Landgericht: Stromausfall stoppt Videovernehmung

rd | 28. September 2011, 12:48 | 3 Kommentare

»Ich bin ja schon lange hier, aber so etwas habe ich noch nicht erlebt«, sagte Richter Jürgen Ruby. Der Strafkammer unter seinem Vorsitz war es unter großen Anstrengungen gelungen, eine Videoschaltung nach Rumänien zu organisieren, um in dem Vergewaltigungsprozess gegen vier Bauarbeiter endlich das Opfer befragen zu können. Um 10:15 Uhr begann die Befragung, die zu Beginn mehrmals wegen technischer Probleme kurz unterbrochen werden musste. Ab elf Uhr konnte die 19-jährige Frau dann eingehend zu Geschehnissen vom Januar 2011 befragt werden – bis um 12:28 Uhr ein Stromausfall die Schaltung abrupt beendete und den Betrieb auf der Schwanenburg komplett lahmlegte.
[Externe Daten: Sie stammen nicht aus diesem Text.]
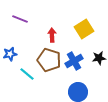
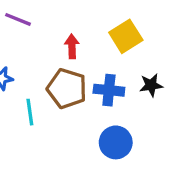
blue cross: (74, 61) -> (109, 90), turned 36
cyan line: (27, 74) -> (30, 112), turned 42

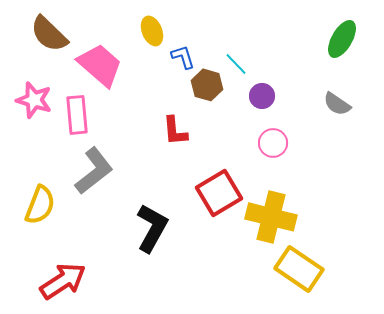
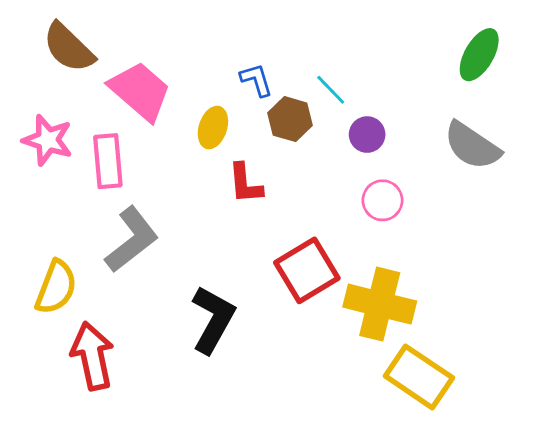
yellow ellipse: (152, 31) -> (213, 128), moved, turned 40
gray semicircle: (337, 104) -> (472, 146), size x1.5
red arrow: (63, 281) -> (92, 356), moved, turned -69

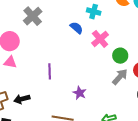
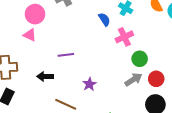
purple line: (50, 71) -> (66, 55), turned 70
black arrow: (22, 99) -> (45, 76), moved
Auch weite Teile der Innenstadt waren betrofffen. »Ein Schalterfehler«, so die erste Erklärung der Stadtwerke, die sich fieberhaft darum bemühten, den Schaden so schnell wie möglich zu beheben. (Stand 12:49 Uhr noch ohne Erfolg.) In ihren bisherigen Einlassungen wiederholte Florina F. im Wesentlichen ihre früheren Aussagen, berief sich aber immer wieder auf Erinnerungslücken.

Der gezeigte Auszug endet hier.